呼吸のように・・・

俳句のエッセー

白鷺

近くの神社へ立ち寄った。
キリスト者になってから、神社へはほとんど足を踏み入れない。
ちょっと懐かしい思いもして、蛙の鳴き声の中を歩いてみた。
牛の像が奉納されていた。
馬じゃないんだ。どうして牛なんだろう…?

そんなことを考えていて、ふと、頭上に羽の音を聞いた。
クワッ、クワッ、クワッ、クワッと、蛙の鳴き声と思ったものは、
実は白鷺の子どもだった。
どの木だろう?そう思って、数本立つ高木から少し離れて見上げると、
ペチャペチャッと、雨が降ってきたかと思った。
糞だった。
間一髪。

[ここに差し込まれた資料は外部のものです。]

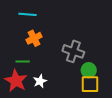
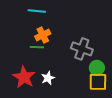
green line: (23, 62) -> (37, 47), moved

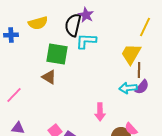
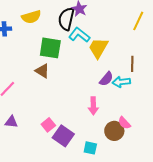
cyan L-shape: (86, 41) -> (79, 35), turned 35
yellow trapezoid: (131, 54) -> (98, 48), moved
purple semicircle: (142, 87) -> (106, 79), moved

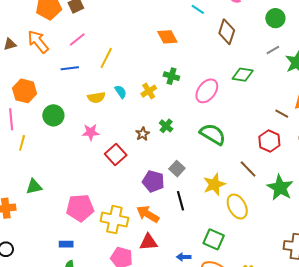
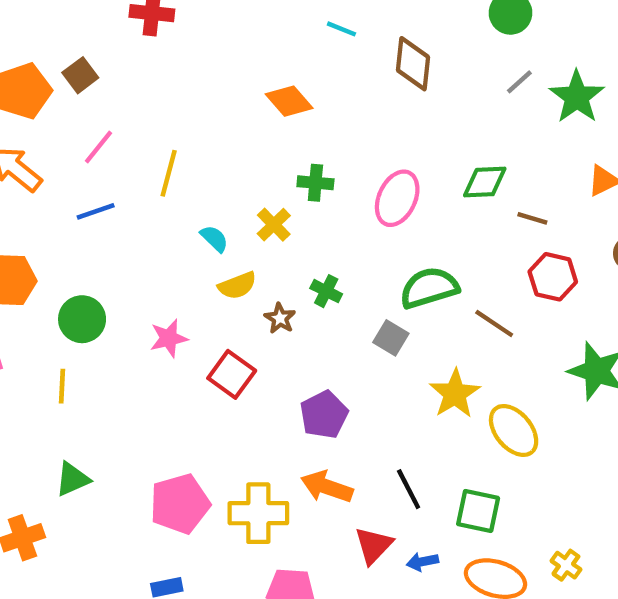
green diamond: (243, 75) -> (485, 182), moved
yellow semicircle: (96, 97) -> (237, 285), moved
brown line: (282, 114) -> (532, 218), moved
green semicircle: (213, 134) -> (429, 288), turned -36
yellow line: (22, 143) -> (62, 386), moved
gray square: (177, 169) -> (391, 338), moved
brown line: (248, 169) -> (494, 324), moved
purple pentagon: (153, 181) -> (324, 415), turned -30
black line: (180, 201) -> (409, 489), moved
red triangle: (148, 242) -> (374, 545), moved, turned -30

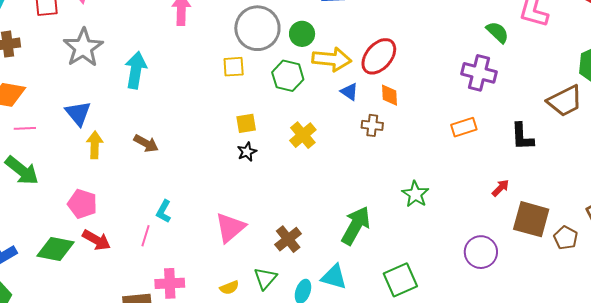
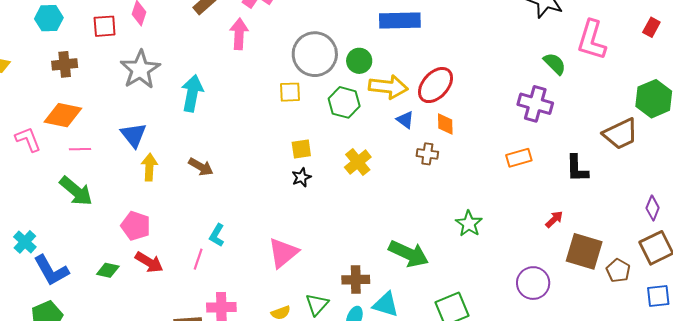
green arrow: (356, 226) -> (409, 254), turned 84
brown cross: (288, 239) -> (356, 280), moved, turned 36
green diamond: (55, 249) -> (108, 270), size x0.6

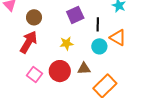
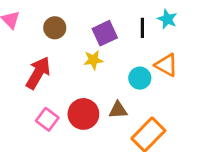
brown circle: (34, 17) -> (55, 28), moved
black line: (98, 24) -> (142, 28), moved
yellow star: (66, 43) -> (93, 60), moved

白々とした地面のしみを見渡して息をついた。

見上げると、白鷺の顔が見えた。
いきなり羽を広げた。
鶴のような白い羽で、フワっと天辺へ飛びあがる。
それきり、親鳥は空を見ていた。

子どもたちは、まだ艶のない色で騒いでいたが、急に静かになった。
二羽、いや三羽はいる。巣の中で動いていた。
しかし、親鳥は天辺で動かない。

私が見ているのに気付いたのだ。

鷺の子どもたちも、声をたてない。
しばらく我慢比べになったが、とうとう私の負けである。

境内を振り返り、振り返り、後にした。
かなり歩いてから振り向くと、
まだ、親鳥は天辺に動かず、空を見ていた。

梅雨の晴れ間の空は、どこまでもどんよりと曇っていた。